**WHAT NEEDS TO BE DONE**
Determine how many lines in the entries below contain the word "identifying". The reply is that number alone.

**SOURCE MATERIAL**

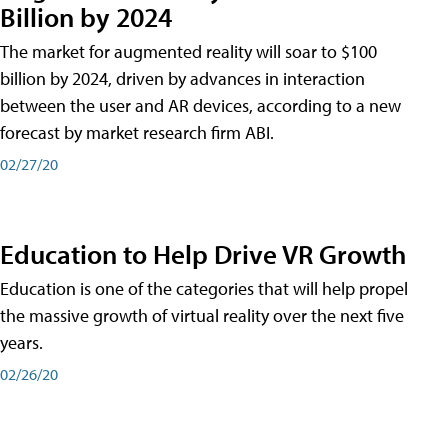
Billion by 2024
The market for augmented reality will soar to $100
billion by 2024, driven by advances in interaction
between the user and AR devices, according to a new
forecast by market research firm ABI.
02/27/20
Education to Help Drive VR Growth
Education is one of the categories that will help propel
the massive growth of virtual reality over the next five
years.
02/26/20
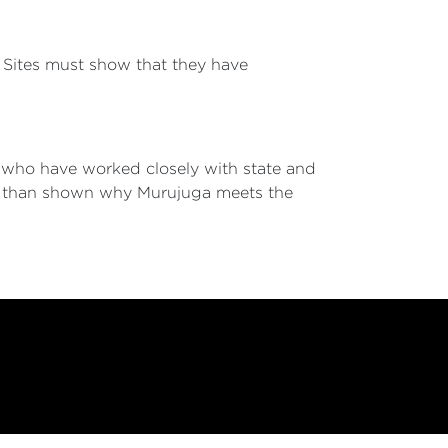
s. Sites must show that they have
, who have worked closely with state and
re than shown why Murujuga meets the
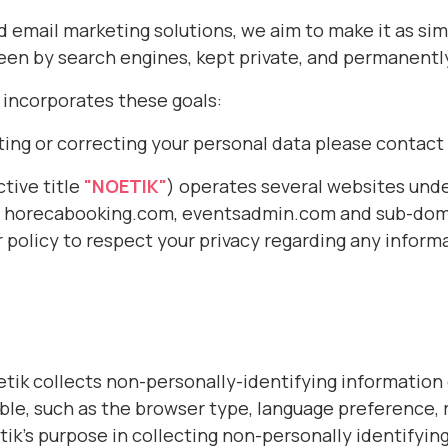
email marketing solutions, we aim to make it as simp
 seen by search engines, kept private, and permanentl
h incorporates these goals:
ting or correcting your personal data please contact
tive title
"NOETIK"
) operates several websites und
m, horecabooking.com,
eventsadmin.com
and sub-doma
r policy to respect your privacy regarding any infor
tik collects non-personally-identifying information
ble, such as the browser type, language preference, r
tik’s purpose in collecting non-personally identifying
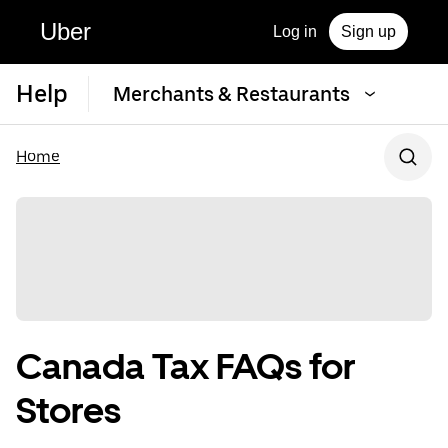
Uber
Log in
Sign up
Help
Merchants & Restaurants
Home
Canada Tax FAQs for
Stores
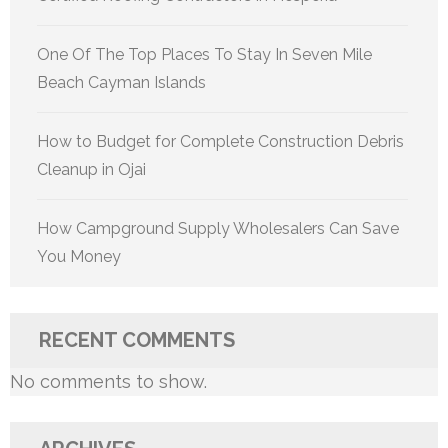
One Of The Top Places To Stay In Seven Mile
Beach Cayman Islands
How to Budget for Complete Construction Debris
Cleanup in Ojai
How Campground Supply Wholesalers Can Save
You Money
RECENT COMMENTS
No comments to show.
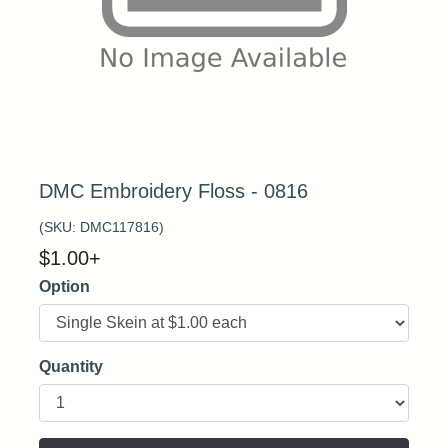
DMC Embroidery Floss - 0816
(SKU:
DMC117816
)
$
1.00
+
Option
Quantity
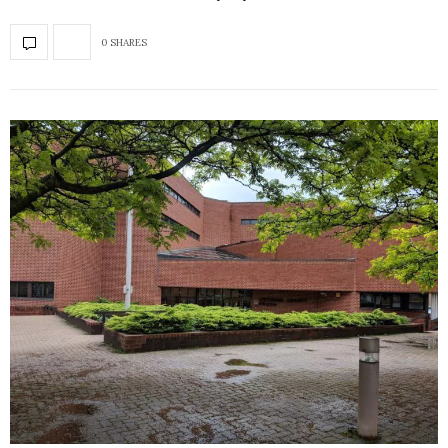
0 SHARES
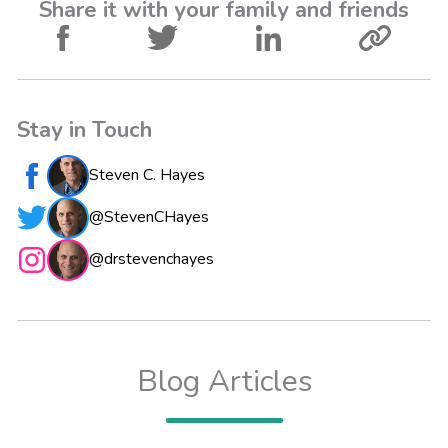
Share it with your family and friends
Stay in Touch
Steven C. Hayes
@StevenCHayes
@drstevenchayes
Blog Articles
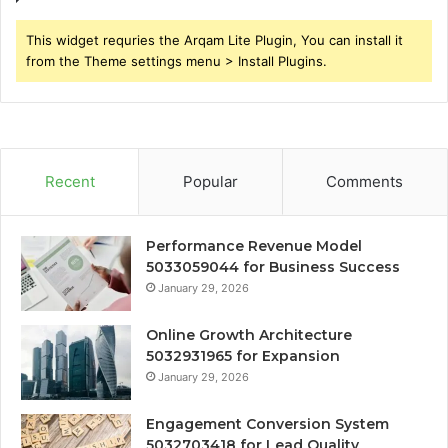
This widget requries the Arqam Lite Plugin, You can install it
from the Theme settings menu > Install Plugins.
Recent
Popular
Comments
Performance Revenue Model
5033059044 for Business Success
January 29, 2026
Online Growth Architecture
5032931965 for Expansion
January 29, 2026
Engagement Conversion System
5032703418 for Lead Quality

**SOLUTION TO THE PROBLEM**
2